Xanthones Content in Swertia multicaulis D. Don from Nepal
Binu Timsina,
Pavel Kindlmann,
Maan B. Rokaya,
Naděžda Vrchotová,
Jan Tříska,
Štěpán Horník,
Jan Sýkora
Affiliations
Binu Timsina
Institute for Environmental Studies, Faculty of Science, Charles University, Benátská 2, 128 01 Prague, Czech Republic
Pavel Kindlmann
Institute for Environmental Studies, Faculty of Science, Charles University, Benátská 2, 128 01 Prague, Czech Republic
Maan B. Rokaya
Department of Biodiversity Research, Global Change Research Institute, Czech Academy of Sciences, Bělidla 986/4a, 603 00 Brno, Czech Republic
Naděžda Vrchotová
Laboratory of Metabolomics and Isotopic Analyses, Global Change Research Institute, Czech Academy of Sciences, Bělidla 986/4a, 603 00 Brno, Czech Republic
Jan Tříska
Laboratory of Metabolomics and Isotopic Analyses, Global Change Research Institute, Czech Academy of Sciences, Bělidla 986/4a, 603 00 Brno, Czech Republic
Štěpán Horník
Institute of Chemical Process Fundamentals, Czech Academy of Sciences, Rozvojová 135, 165 02 Prague, Czech Republic
Jan Sýkora
Institute of Chemical Process Fundamentals, Czech Academy of Sciences, Rozvojová 135, 165 02 Prague, Czech Republic
The medicinal plant Swertia multicaulis D. Don was collected in Rasuwa District (Nepal) and the xanthone content of its ethyl acetate extracts was studied.
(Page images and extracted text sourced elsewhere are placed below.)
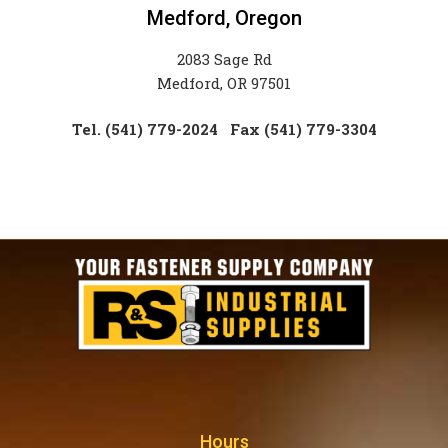
Medford, Oregon
2083 Sage Rd
Medford, OR 97501
Tel. (541) 779-2024
Fax (541) 779-3304
Hours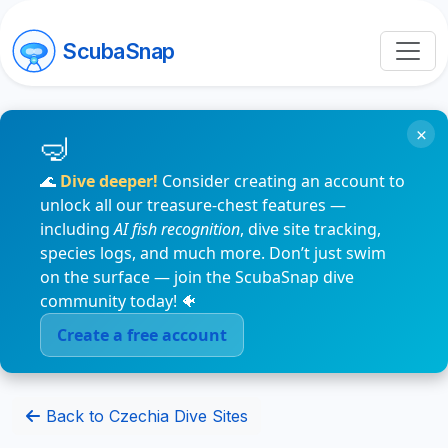
ScubaSnap
×
🌊
Dive deeper!
Consider creating an account to
unlock all our treasure-chest features —
including
AI fish recognition
, dive site tracking,
species logs, and much more. Don’t just swim
on the surface — join the ScubaSnap dive
community today! 🐠
Create a free account
Back to Czechia Dive Sites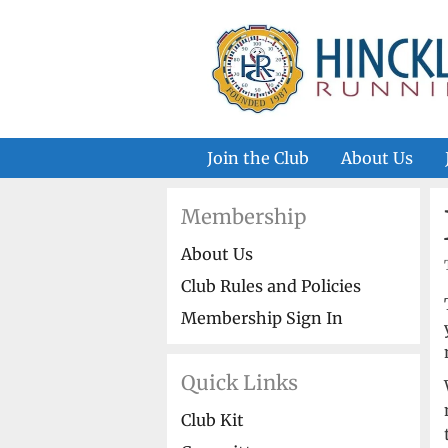
Skip
to
content
Join the Club
About Us
Membership
About Us
Club Rules and Policies
Membership Sign In
Quick Links
Club Kit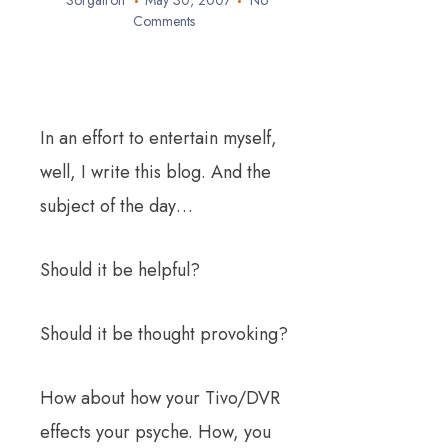
Sorgatron
May 30, 2007
No
Comments
In an effort to entertain myself,
well, I write this blog. And the
subject of the day…
Should it be helpful?
Should it be thought provoking?
How about how your Tivo/DVR
effects your psyche. How, you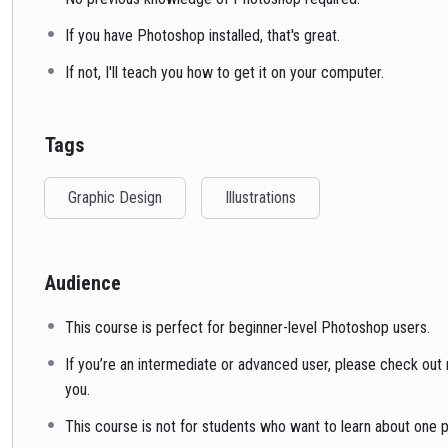
If you have Photoshop installed, that's great.
If not, I'll teach you how to get it on your computer.
Tags
Graphic Design
Illustrations
Audience
This course is perfect for beginner-level Photoshop users.
If you’re an intermediate or advanced user, please check out m
you.
This course is not for students who want to learn about one pa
The total amount of xanthones in S. multicaulis determined by HPLC reaches almost 13 g of xanthones per 1 kg of dry matter. The identification of xanthones in S. multicaulis was achieved by a combination of HPLC, LC–MS and LC–NMR. The final assignment of the individual chemical structures was provided by NMR, supported by preparative HPLC. In eight chromatographic peaks, four major xanthones were identified—1,3-dihydroxy-5,8-dimethoxyxanthone, 1-hydroxy-3,5,8-trimethoxyxanthone, bellidifolin (1,5,8-tri-hydroxy-3-methoxyxanthone), and decussatin (1-hydroxy-3,7,8-trimethoxyxanthone).